La vente amiable sera donc autorisée avec renvoi des parties devant le premier juge pour taxation des frais et rappel du dossier pour vérification de la bonne exécution de la vente.
* Sur les autres demandes :
Il n'est pas inéquitable de laisser à la charge des parties les frais irrépétibles engagés dans l'instance, il ne sera pas fait application de l'article 700 du code de procédure civile.

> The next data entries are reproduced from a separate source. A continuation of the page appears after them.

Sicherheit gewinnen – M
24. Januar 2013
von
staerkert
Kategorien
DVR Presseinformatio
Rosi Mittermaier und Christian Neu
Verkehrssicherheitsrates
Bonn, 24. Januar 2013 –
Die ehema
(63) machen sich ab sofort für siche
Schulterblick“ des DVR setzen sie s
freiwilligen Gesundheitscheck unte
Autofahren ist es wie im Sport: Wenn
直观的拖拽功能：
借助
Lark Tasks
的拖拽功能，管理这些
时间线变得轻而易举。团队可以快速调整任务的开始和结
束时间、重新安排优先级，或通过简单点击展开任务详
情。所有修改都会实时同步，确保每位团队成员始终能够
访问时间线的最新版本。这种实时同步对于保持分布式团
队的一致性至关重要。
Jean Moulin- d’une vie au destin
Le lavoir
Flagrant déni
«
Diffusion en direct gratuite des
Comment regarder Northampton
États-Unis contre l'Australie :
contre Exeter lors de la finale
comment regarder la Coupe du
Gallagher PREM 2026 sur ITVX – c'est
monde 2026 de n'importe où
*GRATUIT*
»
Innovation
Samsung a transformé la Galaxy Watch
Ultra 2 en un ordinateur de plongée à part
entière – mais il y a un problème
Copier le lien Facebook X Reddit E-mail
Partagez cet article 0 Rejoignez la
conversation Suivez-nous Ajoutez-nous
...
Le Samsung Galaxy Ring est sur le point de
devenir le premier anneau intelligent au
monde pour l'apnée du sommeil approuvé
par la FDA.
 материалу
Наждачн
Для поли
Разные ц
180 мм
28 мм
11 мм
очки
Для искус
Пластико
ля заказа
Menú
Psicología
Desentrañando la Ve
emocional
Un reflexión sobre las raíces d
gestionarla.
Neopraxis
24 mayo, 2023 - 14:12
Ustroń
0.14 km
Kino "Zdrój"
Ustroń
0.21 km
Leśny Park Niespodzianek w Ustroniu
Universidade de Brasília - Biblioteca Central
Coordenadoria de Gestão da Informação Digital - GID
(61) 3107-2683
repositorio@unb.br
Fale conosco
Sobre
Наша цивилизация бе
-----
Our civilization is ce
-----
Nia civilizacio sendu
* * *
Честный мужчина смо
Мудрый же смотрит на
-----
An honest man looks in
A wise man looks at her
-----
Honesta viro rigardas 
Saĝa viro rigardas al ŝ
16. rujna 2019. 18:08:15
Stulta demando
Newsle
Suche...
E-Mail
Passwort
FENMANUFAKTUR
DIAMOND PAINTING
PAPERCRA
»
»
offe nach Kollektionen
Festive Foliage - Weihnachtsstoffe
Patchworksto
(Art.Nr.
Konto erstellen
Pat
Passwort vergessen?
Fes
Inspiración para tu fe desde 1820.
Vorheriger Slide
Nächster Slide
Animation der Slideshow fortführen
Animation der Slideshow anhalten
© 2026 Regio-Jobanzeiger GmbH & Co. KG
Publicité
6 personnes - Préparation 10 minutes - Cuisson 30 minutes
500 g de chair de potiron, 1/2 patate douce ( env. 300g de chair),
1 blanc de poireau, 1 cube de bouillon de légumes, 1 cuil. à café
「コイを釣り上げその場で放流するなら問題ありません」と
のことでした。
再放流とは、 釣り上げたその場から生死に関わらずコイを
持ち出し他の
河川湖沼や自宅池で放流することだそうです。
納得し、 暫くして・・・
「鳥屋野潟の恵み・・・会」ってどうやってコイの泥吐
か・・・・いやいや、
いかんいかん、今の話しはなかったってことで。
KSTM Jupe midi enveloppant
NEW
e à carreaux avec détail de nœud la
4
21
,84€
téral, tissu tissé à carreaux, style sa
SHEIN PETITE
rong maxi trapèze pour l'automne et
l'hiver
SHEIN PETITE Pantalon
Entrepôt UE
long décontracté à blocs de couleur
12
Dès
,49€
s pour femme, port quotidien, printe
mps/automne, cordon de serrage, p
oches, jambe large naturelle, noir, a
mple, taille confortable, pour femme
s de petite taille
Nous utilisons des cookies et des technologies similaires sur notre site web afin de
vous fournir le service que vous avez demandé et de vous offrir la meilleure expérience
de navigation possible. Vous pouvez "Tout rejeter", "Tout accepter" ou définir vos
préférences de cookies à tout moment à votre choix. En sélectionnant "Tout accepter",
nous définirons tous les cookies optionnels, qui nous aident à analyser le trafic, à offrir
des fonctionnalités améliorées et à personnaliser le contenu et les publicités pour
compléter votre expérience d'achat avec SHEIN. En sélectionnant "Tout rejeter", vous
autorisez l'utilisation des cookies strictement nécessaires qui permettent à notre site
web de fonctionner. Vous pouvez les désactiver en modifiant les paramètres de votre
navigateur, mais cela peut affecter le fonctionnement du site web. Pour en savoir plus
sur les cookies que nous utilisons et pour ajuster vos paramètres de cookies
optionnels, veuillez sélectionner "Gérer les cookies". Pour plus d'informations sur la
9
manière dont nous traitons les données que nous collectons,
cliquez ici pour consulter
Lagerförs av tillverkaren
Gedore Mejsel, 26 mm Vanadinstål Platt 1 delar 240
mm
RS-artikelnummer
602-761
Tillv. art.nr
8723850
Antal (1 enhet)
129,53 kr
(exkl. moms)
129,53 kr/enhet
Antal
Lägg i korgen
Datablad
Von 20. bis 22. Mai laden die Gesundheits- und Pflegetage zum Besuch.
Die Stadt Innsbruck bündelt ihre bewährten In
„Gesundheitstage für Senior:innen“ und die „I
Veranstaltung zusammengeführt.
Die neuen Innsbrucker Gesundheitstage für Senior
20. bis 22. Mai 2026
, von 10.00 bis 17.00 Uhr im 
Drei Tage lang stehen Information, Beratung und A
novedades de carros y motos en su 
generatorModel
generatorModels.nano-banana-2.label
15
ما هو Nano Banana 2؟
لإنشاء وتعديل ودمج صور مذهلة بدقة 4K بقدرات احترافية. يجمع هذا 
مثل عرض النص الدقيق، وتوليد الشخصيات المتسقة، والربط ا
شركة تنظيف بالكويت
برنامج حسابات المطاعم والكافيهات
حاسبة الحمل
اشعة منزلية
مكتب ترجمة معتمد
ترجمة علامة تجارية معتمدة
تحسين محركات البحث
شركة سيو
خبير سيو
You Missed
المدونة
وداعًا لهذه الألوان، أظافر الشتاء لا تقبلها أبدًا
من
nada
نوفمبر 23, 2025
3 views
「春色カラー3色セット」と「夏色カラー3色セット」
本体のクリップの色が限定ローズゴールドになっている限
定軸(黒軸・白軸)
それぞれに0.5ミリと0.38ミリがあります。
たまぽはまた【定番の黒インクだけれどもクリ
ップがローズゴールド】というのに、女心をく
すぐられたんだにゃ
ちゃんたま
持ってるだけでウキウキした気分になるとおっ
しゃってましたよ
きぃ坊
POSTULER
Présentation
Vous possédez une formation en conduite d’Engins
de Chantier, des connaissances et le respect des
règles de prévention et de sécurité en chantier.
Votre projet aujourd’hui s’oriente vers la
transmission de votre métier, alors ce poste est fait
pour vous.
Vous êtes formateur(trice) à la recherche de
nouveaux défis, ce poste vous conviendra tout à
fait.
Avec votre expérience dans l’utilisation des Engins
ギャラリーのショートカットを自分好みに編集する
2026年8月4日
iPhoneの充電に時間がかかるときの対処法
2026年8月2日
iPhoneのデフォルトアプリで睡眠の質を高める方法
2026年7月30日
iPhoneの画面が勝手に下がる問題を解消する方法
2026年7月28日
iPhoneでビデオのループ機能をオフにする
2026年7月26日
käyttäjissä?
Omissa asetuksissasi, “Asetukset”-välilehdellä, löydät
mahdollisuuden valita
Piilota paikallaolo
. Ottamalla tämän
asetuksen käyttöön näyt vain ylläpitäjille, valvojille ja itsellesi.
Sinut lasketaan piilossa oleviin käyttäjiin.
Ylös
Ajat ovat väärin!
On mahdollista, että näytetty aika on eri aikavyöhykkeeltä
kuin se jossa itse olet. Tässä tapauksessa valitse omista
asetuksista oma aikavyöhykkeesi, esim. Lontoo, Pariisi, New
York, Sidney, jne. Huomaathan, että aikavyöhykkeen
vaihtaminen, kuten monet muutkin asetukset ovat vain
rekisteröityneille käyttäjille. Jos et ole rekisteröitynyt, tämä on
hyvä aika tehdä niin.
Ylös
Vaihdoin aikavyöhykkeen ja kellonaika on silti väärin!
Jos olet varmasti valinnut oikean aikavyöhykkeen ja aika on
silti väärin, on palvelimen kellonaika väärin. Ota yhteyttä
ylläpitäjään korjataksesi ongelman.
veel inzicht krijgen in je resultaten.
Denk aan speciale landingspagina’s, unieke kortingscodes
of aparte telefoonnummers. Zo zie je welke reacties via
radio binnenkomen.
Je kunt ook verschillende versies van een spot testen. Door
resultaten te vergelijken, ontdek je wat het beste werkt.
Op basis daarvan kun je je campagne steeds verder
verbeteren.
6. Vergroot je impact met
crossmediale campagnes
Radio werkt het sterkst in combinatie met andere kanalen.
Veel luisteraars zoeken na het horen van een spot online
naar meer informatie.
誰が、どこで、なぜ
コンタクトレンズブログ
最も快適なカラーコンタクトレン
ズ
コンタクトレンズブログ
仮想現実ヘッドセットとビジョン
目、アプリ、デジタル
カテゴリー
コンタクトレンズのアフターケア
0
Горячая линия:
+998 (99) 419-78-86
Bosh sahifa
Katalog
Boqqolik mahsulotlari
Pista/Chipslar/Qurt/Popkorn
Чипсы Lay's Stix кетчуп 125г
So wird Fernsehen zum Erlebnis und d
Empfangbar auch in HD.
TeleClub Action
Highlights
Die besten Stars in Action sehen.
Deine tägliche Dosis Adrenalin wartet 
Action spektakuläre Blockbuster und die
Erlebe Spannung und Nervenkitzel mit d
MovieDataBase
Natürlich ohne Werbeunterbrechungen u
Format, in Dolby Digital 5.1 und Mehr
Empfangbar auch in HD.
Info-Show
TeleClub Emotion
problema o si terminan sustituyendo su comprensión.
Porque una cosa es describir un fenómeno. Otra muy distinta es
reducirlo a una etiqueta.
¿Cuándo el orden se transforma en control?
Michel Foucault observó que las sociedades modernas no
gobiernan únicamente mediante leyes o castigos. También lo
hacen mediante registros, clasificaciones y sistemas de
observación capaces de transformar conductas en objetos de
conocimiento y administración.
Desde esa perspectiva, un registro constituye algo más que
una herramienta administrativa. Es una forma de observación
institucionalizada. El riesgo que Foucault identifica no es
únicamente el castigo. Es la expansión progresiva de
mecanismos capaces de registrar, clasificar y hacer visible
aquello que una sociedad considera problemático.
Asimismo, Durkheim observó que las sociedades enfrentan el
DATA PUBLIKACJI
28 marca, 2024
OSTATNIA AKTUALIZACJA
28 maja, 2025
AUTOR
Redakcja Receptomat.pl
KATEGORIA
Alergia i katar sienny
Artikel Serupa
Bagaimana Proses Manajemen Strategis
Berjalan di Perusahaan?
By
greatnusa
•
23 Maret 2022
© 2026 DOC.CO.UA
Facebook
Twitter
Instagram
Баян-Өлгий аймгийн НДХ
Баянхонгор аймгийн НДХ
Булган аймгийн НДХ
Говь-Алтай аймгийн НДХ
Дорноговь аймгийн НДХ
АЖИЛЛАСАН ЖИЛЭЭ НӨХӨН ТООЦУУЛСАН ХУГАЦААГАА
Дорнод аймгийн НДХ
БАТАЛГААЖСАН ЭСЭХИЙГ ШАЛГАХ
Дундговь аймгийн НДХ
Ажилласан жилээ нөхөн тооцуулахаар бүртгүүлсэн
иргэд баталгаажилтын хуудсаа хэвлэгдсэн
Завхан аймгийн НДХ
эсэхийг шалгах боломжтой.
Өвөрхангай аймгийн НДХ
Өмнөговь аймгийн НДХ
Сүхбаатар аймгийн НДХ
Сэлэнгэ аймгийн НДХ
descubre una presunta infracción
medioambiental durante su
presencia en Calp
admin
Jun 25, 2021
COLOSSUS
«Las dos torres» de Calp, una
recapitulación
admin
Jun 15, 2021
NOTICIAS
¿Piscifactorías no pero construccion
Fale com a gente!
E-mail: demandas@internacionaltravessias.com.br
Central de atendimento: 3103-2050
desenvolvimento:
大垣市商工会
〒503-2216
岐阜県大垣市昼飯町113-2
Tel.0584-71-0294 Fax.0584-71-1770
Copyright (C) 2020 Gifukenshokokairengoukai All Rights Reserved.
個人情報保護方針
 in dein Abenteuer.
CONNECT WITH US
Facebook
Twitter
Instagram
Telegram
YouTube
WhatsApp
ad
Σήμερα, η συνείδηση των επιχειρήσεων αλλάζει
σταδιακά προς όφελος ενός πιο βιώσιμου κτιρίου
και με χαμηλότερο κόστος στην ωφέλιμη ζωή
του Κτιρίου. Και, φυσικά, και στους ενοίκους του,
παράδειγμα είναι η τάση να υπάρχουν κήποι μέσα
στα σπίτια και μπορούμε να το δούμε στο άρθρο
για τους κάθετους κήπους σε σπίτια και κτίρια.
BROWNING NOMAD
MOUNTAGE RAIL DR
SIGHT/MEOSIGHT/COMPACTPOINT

DISPOSITIF (décision proprement dite) (N.B. : mention ne figurant pas sur l’original)
PAR CES MOTIFS :
La cour, après en avoir délibéré, statuant par décision contradictoire, mise à disposition au greffe,
INFIRME partiellement la décision déférée,
Statuant à nouveau sur les chefs soumis à la cour,
INVALIDE la déchéance du terme en raison d'une clause abusive, réputée non écrite,
DIT n'y avoir lieu à annuler le commandement de payer valant saisie immobilière,
VALIDE la procédure de saisie immobilière pour la somme de 104 104.53 euros arrêtée au mois de septembre 2023 outre les intérêts à 5.10 % l'an sur les mensualités impayées au fur et à mesure de leur exigibilité mentionnés pour mémoire, frais et accessoires,
AUTORISE monsieur X. et madame Y. à procéder dans les 4 mois, à la vente amiable des biens saisis, pour le prix leur revenant de 375.000 euros outre 15.000 euros d'honoraires, soit 390.000 euros au total,
RENVOIE les parties devant le juge de l'exécution de Nice pour la poursuite de l'instance,
DIT n'y avoir lieu à frais irrépétibles,
DIT que les dépens seront traités en frais privilégiés de vente, dont distraction au profit de maître Jérôme Lacrouts et maître Cécile Jacquemet, avocats.